El jinn, no obstante, tenía otros asuntos que atender. Frank sufrió la infinita
mortificación de contemplar esos otros asuntos a través de las cristalinas paredes de su
prisión. Al día siguiente notó que ascendía, que surcaba el aire velozmente y que le
depositaban en la sucia tiendecilla, con las demás botellas, sin que nadie hubiera
descubierto la falta de la suya.
Allí permaneció un interminable período, cubierto de polvo de pies a cabeza y frenético
y rabioso al pensar lo que estaría pasando en su exquisito palacio entre su jinn y su infiel
amada. Finalmente, un grupo de marineros llegó por casualidad a la tienda y, al oír que
aquella botella contenía a la mujer más bella del mundo, la compraron mediante
suscripción colectiva de la tripulación. Al destapar la botella en alta mar y descubrir que
allí sólo estaba el pobre Frank, su desengaño no conoció límites y usaron al desgraciado
con extrema atrocidad.

TAL COMO ESTÁ
Robert Silverberg
No con todo el mundo puede hablarse de las diversas ediciones de The Periplus of the
Erythraen Sea, o de las de Letter From Préster John, o del grito de la cuaga, como ocurre
con Roben Silverberg. No obstante, si bien contribuye tener cierta erudición para gozar
con Tal como está, la cosa no exige tanto. Ahorraré a los lectores más que un simple
codazo en las costillas respecto a «los largos amoríos norteamericanos con el automóvil»,
y acto seguido les aconsejaré, como hacían los alquimistas, Lege, lege/ Leed, leed
Si bien es cierto que Robert Silverberg ha escrito varios cientos de libros e
innumerables relatos cortos, el autor se limita a decir: «Neoyorquino de nacimiento, me
trasladé a California hace bastante tiempo. Llevo escribiendo c-f (interrumpimos aquí a
Silverberg para decir que, como ven, casi todos los autores escriben esto de forma
distinta; ¿tiene ello alguna importancia?). Llevo escribiendo c-f treinta años y he publicado
bastante de ese material. (Ha publicado bastante de otras cosas, además.) Entre mis
libros más famosos están Dying Inside, El castillo de lord Valentine, The Books of Skulls y
Alas nocturnas. Varios premios Hugo y Nébula, etc.». Un premio especial, diría yo, es un
párrafo que leí en un periódico que empezaba así: «El historiador norteamericano Robert
Silverberg ».
—Tal como está —dijo el vendedor de coches mientras metía los pulgares bajo el
cinturón—, doscientos cincuenta dólares y puede llevárselo. No le digo que sea perfecto,
pero se lo aseguro, conseguirá todo un coche por ese precio.
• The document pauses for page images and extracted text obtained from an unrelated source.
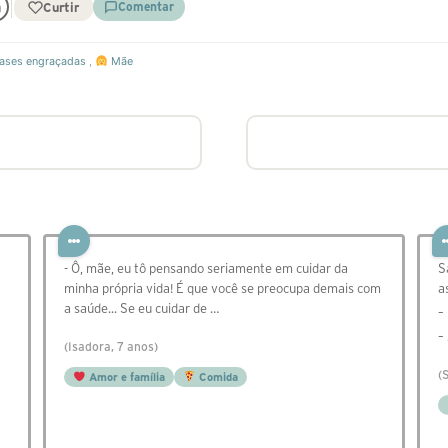
Curtir
Comentar
ases engraçadas
,
Mãe
- Ô, mãe, eu tô pensando seriamente em cuidar da
S
minha própria vida! É que você se preocupa demais com
a
a saúde... Se eu cuidar de …
–
–
(Isadora, 7 anos)
(
Amor e família
Comida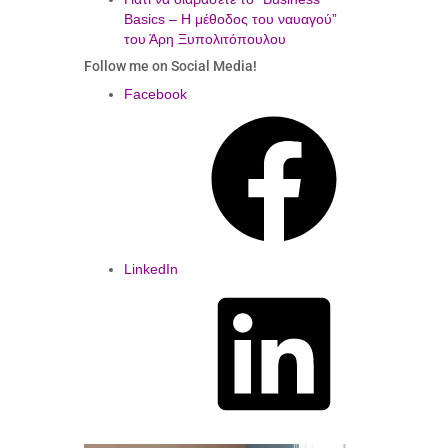
Basics – Η μέθοδος του ναυαγού”
του Άρη Ξυπολιτόπουλου
Follow me on Social Media!
Facebook
LinkedIn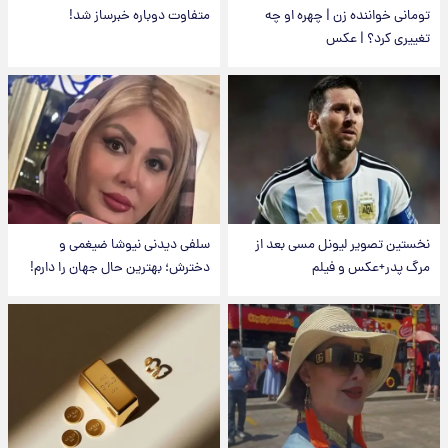
تومانی خواننده زن | چهره او چه
متفاوت دوباره خبرساز شد!
تغییری کرد؟ | عکس
نخستین تصویر لیونل مسی بعد از
سلفی دیدنی نیوشا ضیغمی و
مرگ پدر+عکس و فیلم
دخترش؛ بهترین حال جهان را دارم!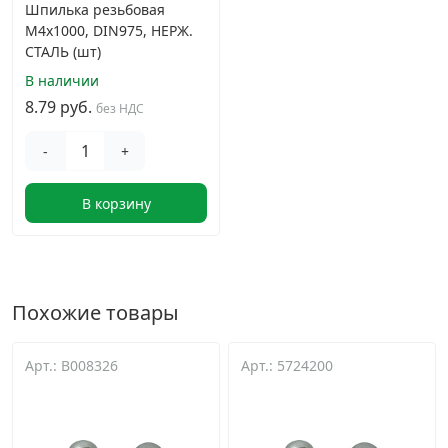
Шпилька резьбовая
М4х1000, DIN975, НЕРЖ.
СТАЛЬ (шт)
В наличии
8.79 руб.
без НДС
-
+
В корзину
Похожие товары
Арт.: B008326
Арт.: 5724200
—Tal como está—dijo Sam Norton.
—Tal como está. Estrictamente tal como está.
Norton parecía un poco dudoso.
—Es posible que corra bien, pero con un maletero que no se abre
—¿Y eso qué? —se mofó el vendedor—. Acaba de explicarme que va a alquilar un U-
Haul para llevar sus cosas a California. ¿Para qué necesita un maletero? Escuche,
cuando llegue a la costa y tenga un rato libre, lleve el coche a un garaje, explique la
historia y es posible que con cinco minutos de soplete
—¿Por qué no ha hecho eso usted mientras tenía el coche en venta?
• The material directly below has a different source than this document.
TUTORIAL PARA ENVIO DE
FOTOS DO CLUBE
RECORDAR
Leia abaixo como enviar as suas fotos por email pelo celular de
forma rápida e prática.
El vendedor adoptó un aire evasivo.
—No tenemos tiempo para detalles de esa clase.
Norton olvidó el problema. Paseó otra vez alrededor del automóvil, lo examinó
atentamente desde todos los ángulos. Era un pequeño sedán de cuatro puertas, color
verde oscuro, con un acabado interior y exterior en buen estado, un decente juego de
llantas y un fulgor general que sólo se presenta cuando un coche está bien cuidado. El
tapizado era respetable, la radio funcionaba bien, el motor (hasta donde Sam podía
juzgar) estaba perfectamente, y en la prueba el vehículo se había mostrado suave y fácil.
El coche parecía ser un modelo razonablemente moderno, además; poseía cinturones de
seguridad y faros de emergencia.
Sólo había un pequeño detalle anormal. El maletero no se abría. No era tampoco
problema de una cerradura atascada; alguien había construido aquel coche de forma que
el maletero no se pudiera abrir. El propietario anterior, al parecer, lo había soldado con
gran cuidado; nada era visible allí, aparte de una tenue línea que señalaba el lugar donde
la tapa podía haberse abierto en otros tiempos.
Pero qué diablos. El automóvil estaba por lo demás en perfecto estado, y Sam no se
encontraba en situación de mostrarse demasiado exigente. De la noche a la mañana,
prácticamente, le habían trasladado a la oficina de Los Ángeles, cosa que estaba muy
bien desde el punto de vista de salir de Nueva York en medio de un horrible invierno, pero
no tan bien tal como iban sus finanzas inmediatas. La compañía no pagaba gastos de
traslado, sólo el transporte. Había entregado a Sam cuatro billetes de ida clase turista, y
punto. De forma que había metido a Ellen y a los chicos en el primero avión hacia Los
Ángeles, devolviendo el cuarto billete para usar el dinero en el traslado. Sam pensaba
hacerlo de un modo lento pero barato: alquilando un remolque U-Haul para meter las
pertenencias familiares y partir hacia California por la autopista con la esperanza de que
Ellen hubiera encontrado un piso cuando él llegara allí. Pero no podía esperar que el
cacharro que era su coche actual le llevara muy lejos al oeste de Parsip-pany (New
Jersey) y mucho menos que le permitiera cruzar el desierto del Mojave. Y por eso estaba
allí, tratando de elegir un modelo usado decente por unos quinientos dólares, que era todo
lo que podía permitirse pagar al contado.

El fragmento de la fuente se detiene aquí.